4. Partially Retire: Stop working for money but keep your wealth invested as before and possibly act as an angel investor and mentor for entrepreneurs just starting or take occasional consulting projects.
3. Fully Retire: Stop all paid work in all forms. Invest all wealth in large funds that don't require any management work on your part. Make no angel investments and no real estate investments except for REITs that require no work or management involvement on your part, apart from passively reading prospectuses. Accept no paid positions on boards and no indirect payments of any kind. You can still do unpaid work like helping your kids do repairs, but just for the joy of it, not in trade.
2. Fully Retire with No Investments – Put all your wealth in things that don't generate new income or value, such as precious metals and undeveloped land. You can sell the land and metals to get money to spend at for-profit businesses to provide for your needs, but you personally are not trying to make any profit or taxable income.
1. Atlas-Shrugged Shrug: Take all the wealth you can carry to a hidden “Gulch” settlement. Destroy the rest to the extent it's practical. Abandon or destroy all wealth that exists on the outside world.

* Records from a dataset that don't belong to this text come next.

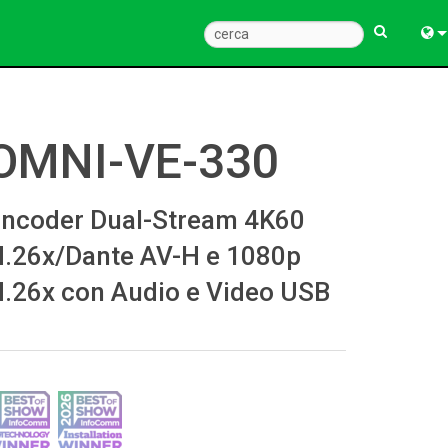
Engl
中
OMNI-VE-330
Fra
Deu
ncoder Dual-Stream 4K60
Esp
.26x/Dante AV-H e 1080p
.26x con Audio e Video USB
한
Ital
Pols
Dan
Ελλ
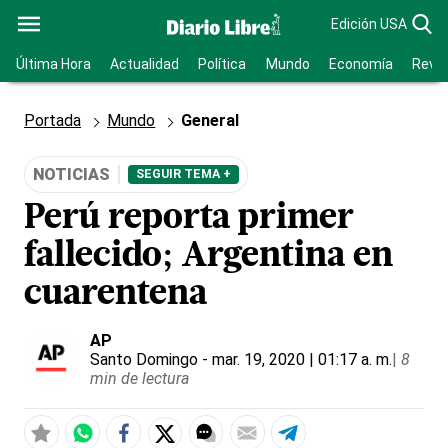
Edición USA
Última Hora
Actualidad
Política
Mundo
Economía
Revis
Portada
Mundo
General
NOTICIAS
SEGUIR TEMA +
Perú reporta primer
fallecido; Argentina en
cuarentena
AP
Santo Domingo
- mar. 19, 2020 | 01:17 a. m.
|
8
min de lectura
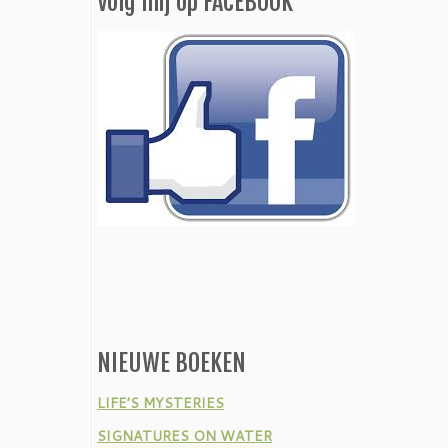
Volg mij op FACEBOOK
NIEUWE BOEKEN
LIFE’S MYSTERIES
SIGNATURES ON WATER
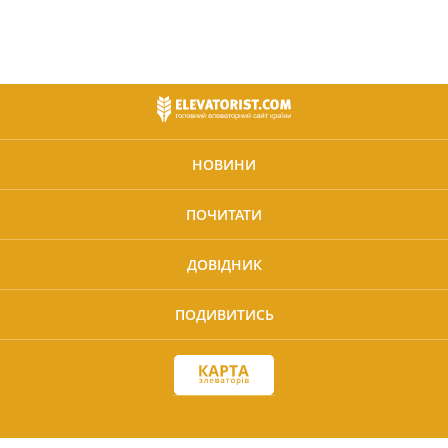
НОВИНИ
ПОЧИТАТИ
ДОВІДНИК
ПОДИВИТИСЬ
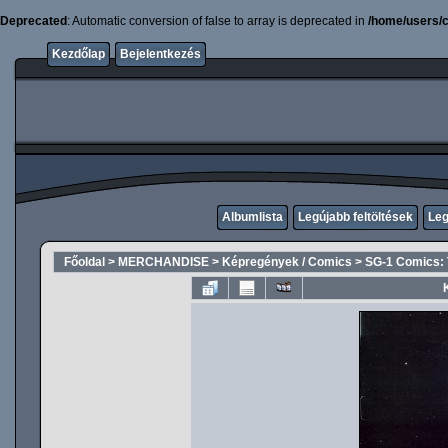
Deprecated
: Automatic conversion of false to array is deprecated in
/home/users/c
Kezdőlap
Bejelentkezés
Albumlista
Legújabb feltöltések
Leg
Főoldal
>
MERCHANDISE
>
Képregények / Comics
>
SG-1 Comics: 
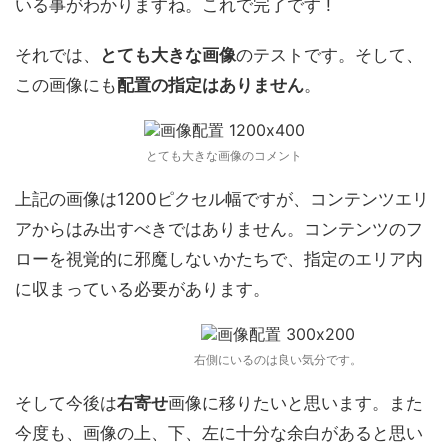
いる事がわかりますね。これで完了です !
それでは、
とても大きな画像
のテストです。そして、
この画像にも
配置の指定はありません
。
とても大きな画像のコメント
上記の画像は1200ピクセル幅ですが、コンテンツエリ
アからはみ出すべきではありません。コンテンツのフ
ローを視覚的に邪魔しないかたちで、指定のエリア内
に収まっている必要があります。
右側にいるのは良い気分です。
そして今後は
右寄せ
画像に移りたいと思います。また
今度も、画像の上、下、左に十分な余白があると思い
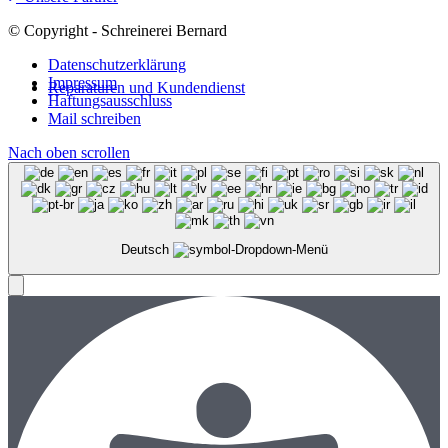
© Copyright - Schreinerei Bernard
Datenschutzerklärung
Impressum
Reparaturen und Kundendienst
Haftungsausschluss
Mail schreiben
Nach oben scrollen
Deutsch
Menü
Menü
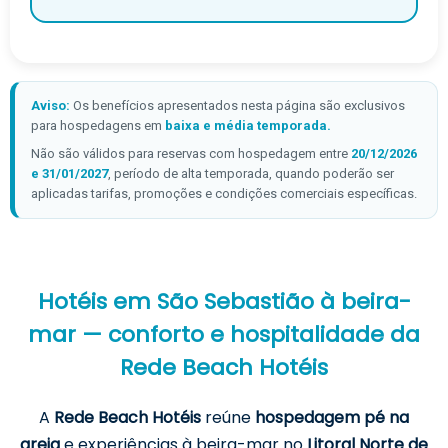
Aviso:
Os benefícios apresentados nesta página são exclusivos
para hospedagens em
baixa e média temporada.
Não são válidos para reservas com hospedagem entre
20/12/2026
e 31/01/2027
, período de alta temporada, quando poderão ser
aplicadas tarifas, promoções e condições comerciais específicas.
Hotéis em São Sebastião à beira-
mar — conforto e hospitalidade da
Rede Beach Hotéis
A
Rede Beach Hotéis
reúne
hospedagem pé na
areia
e experiências à beira-mar no
Litoral Norte de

Numbers 5 through 3 still involve a lot of participation in the economy and are things even people with no problems with the government do. With #2, you've mostly checked out but you're still feeding the economy by consuming goods and services.
I love the notion that there might be small secret Gulches of sorts were people could move. I hope people build a large one, maybe a non-secret Gulch, within my lifetime.
Assuming there's not a secret Gulch you know of, what does it mean to say, “I'm frustrated with the gov't, and I'm considering _shrugging_ at some point in the next five years.” What does that mean?
The American Dream is being supplanted by the Utopian Dream. More accurately the Utopian nightmare of tyranny of subjugation and servitude to the state masters that decide what your hopes and dreams SHOULD be. What your abilities should be. What your level of production should be. What your "fair share" contribution to the collective should be. What your thoughts should be. Where your devotion to the collective should be.
From those according to their ability, to those according to their need.
It makes me sick. I shrug Utopia and all that it represents. Death.
Cheers
Thank you for your comment. I notice your use of the passive voice: "you are seen [by some group] as nothing more..." I think what you're saying is you don't care what that unnamed group sees you as, and I agree completely. There are countless groups who see you as all kinds of things.
First of all, remember that Galt's Gulch in the NOVEL, is a respite until the collapse of the moocher's world. That happens and Galt and all the others start back into the world at the end of the novel to remake it in a producers' construct..
So, essentially we have to face the realities of the real world. As I see it, the US will descend into an England social-welfare type state. Democracy favors the will of the masses. Social-welfare programs over individual responsibility/self-realization. That is, the primary purpose of the politician under the current democratic construct is to get re-elected.. The easiest way for that, as we see, is pass social-welfare programs to get re-elected
The bottom line for that is TERM LIMITS FOR ALL POLITICIANS. The only question is if enough of us are smart enough to get enough people together to get that accomplished.
To save the founding principles of the United States. Written on this July 4 weekend from Philadelphia, Pennsylvania.
Harry M
I have had things happen in my life over the past decade that have made me sure that if you're a working middle-class family man in America you are seen as nothing more than livestock and a source of revenue. I have adjusted my life in response in my own style of going Galt. I no longer participate in charity. I actually work more, but that's because I am self-employed. I do it only to help me, my wife and kids. Some of the work I do places me in a very good place, financially.
Being awake may be the first step in going Galt, in my case.